Applying machine-learning techniques to this data resulted in what we now call IPS: a DNA and RNA-based molecular signature that demonstrates prognostic utility in an overall pan-cancer cohort of metastatic solid organ cancer patients. The output is a score that classifies study participants indicated for ICI treatment into one of two categories4:

  • IPS-High: Indicates a higher likelihood of favorable outcomes with ICI treatment.
  • IPS-Low: Indicates a lower likelihood of favorable outcomes with ICI treatment.

In what ways can IPS support life sciences companies?

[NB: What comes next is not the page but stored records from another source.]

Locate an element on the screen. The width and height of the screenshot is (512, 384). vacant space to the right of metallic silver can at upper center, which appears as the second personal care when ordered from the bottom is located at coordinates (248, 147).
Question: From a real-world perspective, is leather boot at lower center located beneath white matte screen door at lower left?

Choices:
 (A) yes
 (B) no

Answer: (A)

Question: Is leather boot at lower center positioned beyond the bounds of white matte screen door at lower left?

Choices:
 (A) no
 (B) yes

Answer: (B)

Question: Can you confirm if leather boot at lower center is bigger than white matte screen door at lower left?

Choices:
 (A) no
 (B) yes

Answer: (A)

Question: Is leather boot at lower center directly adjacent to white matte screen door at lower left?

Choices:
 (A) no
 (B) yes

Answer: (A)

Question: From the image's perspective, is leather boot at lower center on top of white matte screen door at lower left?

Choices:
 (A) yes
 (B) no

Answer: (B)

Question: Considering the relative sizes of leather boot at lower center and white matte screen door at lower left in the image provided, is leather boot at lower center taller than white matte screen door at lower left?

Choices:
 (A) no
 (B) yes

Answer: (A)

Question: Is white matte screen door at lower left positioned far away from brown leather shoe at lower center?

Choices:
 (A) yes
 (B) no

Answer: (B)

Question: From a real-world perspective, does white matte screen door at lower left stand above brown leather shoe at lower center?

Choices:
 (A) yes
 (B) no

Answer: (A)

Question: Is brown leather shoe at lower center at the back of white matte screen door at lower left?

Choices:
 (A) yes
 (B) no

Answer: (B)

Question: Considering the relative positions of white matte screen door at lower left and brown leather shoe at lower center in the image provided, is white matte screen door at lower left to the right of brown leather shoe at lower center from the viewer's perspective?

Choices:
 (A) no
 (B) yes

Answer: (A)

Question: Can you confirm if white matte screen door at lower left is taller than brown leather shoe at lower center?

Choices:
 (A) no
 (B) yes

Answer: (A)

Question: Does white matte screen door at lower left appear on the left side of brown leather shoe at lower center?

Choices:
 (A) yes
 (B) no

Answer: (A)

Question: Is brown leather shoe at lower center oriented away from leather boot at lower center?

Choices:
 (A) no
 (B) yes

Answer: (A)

Blue-Smith: There are three main use cases, in a research use only setting, where IPS can help accelerate progress for our life sciences partners:

  1. Label Expansion: IPS can be used to identify study participants who may have favorable clinical outcomes when treated with ICI outside of your FDA-approved biomarker labels.
  2. Novel ICI Combinations: Use IPS to identify study participants who may have less favorable outcomes when treated with standard ICI and may be candidates for more intensive novel combination therapies.
  3. Trial Design: With IPS, you can refine study participant selection and stratification in clinical trials, enabling more targeted and effective study designs.
IPS is available as an optional add-on for Tempus xT and xR tests ordered by life science partners and requires no additional tissue or wet lab assays. Results can be obtained from sequencing retrospective tissue samples or through flexible data licensing solutions that provide access to de-identified, multimodal patient records. Additionally, IPS can support companion diagnostic (CDx) development for both existing and emerging therapies.

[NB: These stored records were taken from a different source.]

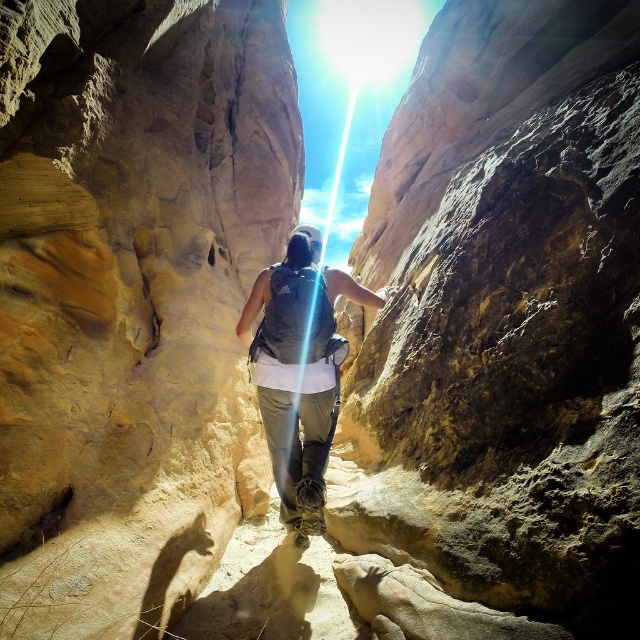 From the picture: Can you confirm if rustic sandstone boulder at center is positioned below matte gray backpack at center?

No.

Is point (508, 614) positioned after point (336, 285)?

No, (508, 614) is closer to viewer.

I want to click on rustic sandstone boulder at center, so click(500, 336).

Consider the image. Is yellow sandstone rock face at center positioned in front of matte gray backpack at center?

That is True.

Is point (22, 1) behind point (291, 358)?

No, (22, 1) is closer to viewer.

The height and width of the screenshot is (640, 640). Find the location of `yellow sandstone rock face at center`. yellow sandstone rock face at center is located at coordinates (131, 296).

How distant is rustic sandstone boulder at center from yellow sandstone rock face at center?

rustic sandstone boulder at center and yellow sandstone rock face at center are 5.42 meters apart from each other.

Locate an element on the screen. The width and height of the screenshot is (640, 640). rustic sandstone boulder at center is located at coordinates (500, 336).

Where is `rustic sandstone boulder at center`? rustic sandstone boulder at center is located at coordinates (500, 336). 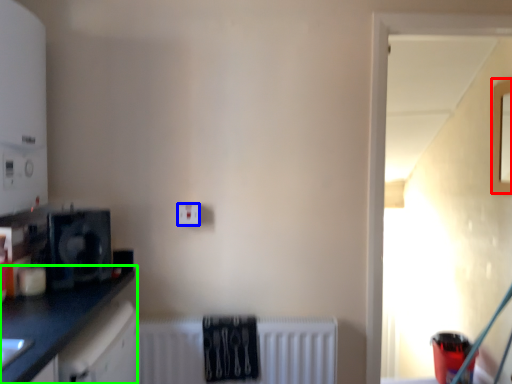 Question: Considering the real-world distances, which object is farthest from window (highlighted by a red box)? electric outlet (highlighted by a blue box) or countertop (highlighted by a green box)?

Choices:
 (A) electric outlet
 (B) countertop

Answer: (B)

What does the future hold for IPS?

Blue-Smith: This is just the beginning in terms of understanding and demonstrating the clinical benefit of IPS. Ongoing studies are further validating IPS’s ability to predict patient response in specific treatment settings, including novel combination therapies where patients may not respond well to approved ICI monotherapy. We recognize that many approaches and additional modalities, including digital pathology and clinicopathological data, will also be needed to fully assess a patient’s immune response. For instance, we’ve recently added a machine-learning-based algorithmic test, developed by Timothy A. Chan, MD, PhD, at Cleveland Clinic, to our immunotherapy biomarker portfolio. The test demonstrates an ability to predict the efficacy of immune checkpoint blockade based on patient-specific biological, laboratory, genomic, and clinical factors, complementing IPS.

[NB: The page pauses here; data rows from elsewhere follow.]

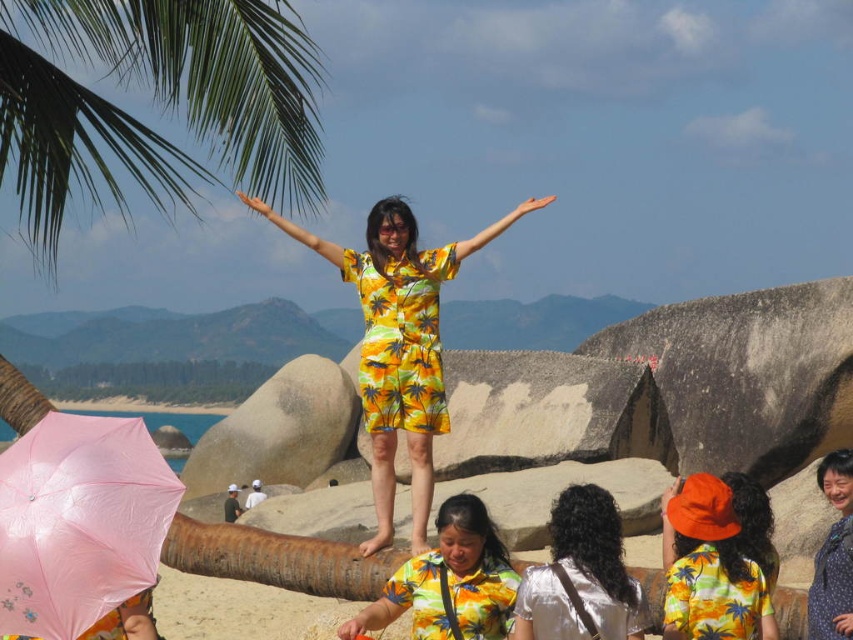 Can you confirm if green leafy palm tree at upper left is positioned to the right of yellow palm print fabric dress at center?

No, green leafy palm tree at upper left is not to the right of yellow palm print fabric dress at center.

Who is more distant from viewer, (68, 150) or (410, 410)?

The point (68, 150) is more distant.

You are a GUI agent. You are given a task and a screenshot of the screen. Output one action in this format:
    pyautogui.click(x=<x>, y=<y>)
    Task: Click on the green leafy palm tree at upper left
    
    Given the screenshot: What is the action you would take?
    pyautogui.click(x=155, y=100)

Between yellow printed shirt at center and matte floral dress at center, which one appears on the right side from the viewer's perspective?

From the viewer's perspective, matte floral dress at center appears more on the right side.

Who is lower down, yellow printed shirt at center or matte floral dress at center?

Positioned lower is yellow printed shirt at center.

Does point (457, 550) come behind point (834, 609)?

Yes.

I want to click on yellow printed shirt at center, so click(450, 580).

Which is in front, point (410, 273) or point (703, 509)?

Point (703, 509)

Can you confirm if yellow printed dress at center is positioned below orange cotton hat at center?

Actually, yellow printed dress at center is above orange cotton hat at center.

Where is `yellow printed dress at center`? yellow printed dress at center is located at coordinates (398, 342). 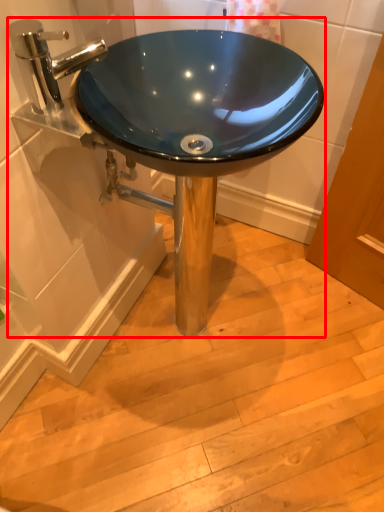 Question: From the image's perspective, what is the correct spatial relationship of sink (annotated by the red box) in relation to tap?

Choices:
 (A) above
 (B) below

Answer: (B) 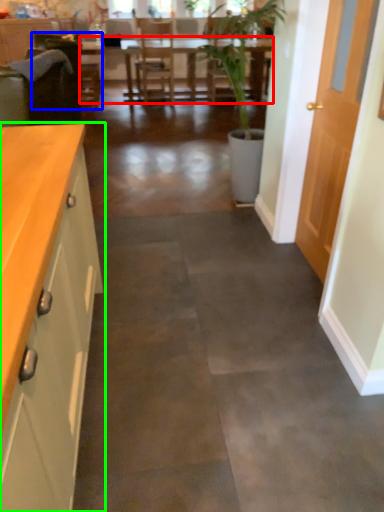 Question: Which object is positioned closest to table (highlighted by a red box)? Select from armchair (highlighted by a blue box) and cabinetry (highlighted by a green box).

Choices:
 (A) armchair
 (B) cabinetry

Answer: (A)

Our ultimate goal is to bring these tests to clinical practice, where they can help physicians offer immunotherapy to more patients who are likely to benefit.

To learn more about IPS, download our Immune Profile Score (IPS) Overview. For details on our clinical launch plans, please read our press release.

1. McGrail DJ, Pilié PG, Rashid NU, et al. High tumor mutation burden fails to predict immune checkpoint blockade response across all cancer types. Ann Oncol. 2021;32(5):661-672. doi:10.1016/j.annonc.2021.02.006

2. Rizvi H, Sanchez-Vega F, La K, et al. Molecular Determinants of Response to Anti-Programmed Cell Death (PD)-1 and Anti-Programmed Death-Ligand 1 (PD-L1) Blockade in Patients With Non-Small-Cell Lung Cancer Profiled With Targeted Next-Generation Sequencing. J Clin Oncol. 2018;36(7):633-641. doi:10.1200/JCO.2017.75.3384. Correction in: J Clin Oncol. 2018 Jun 1;36(16):1645. doi:10.1200/JCO.2018.79.2796.

3. Grigg C, Rizvi NA. PD-L1 biomarker testing for non-small cell lung cancer: truth or fiction? J Immunother Cancer. 2016;4:48. doi:10.1186/s40425-016-0153-x.

4. Some patients will have indeterminate results. This group was excluded from the validation study due to analytical precision concerns, and we cannot draw any conclusions about their outcomes.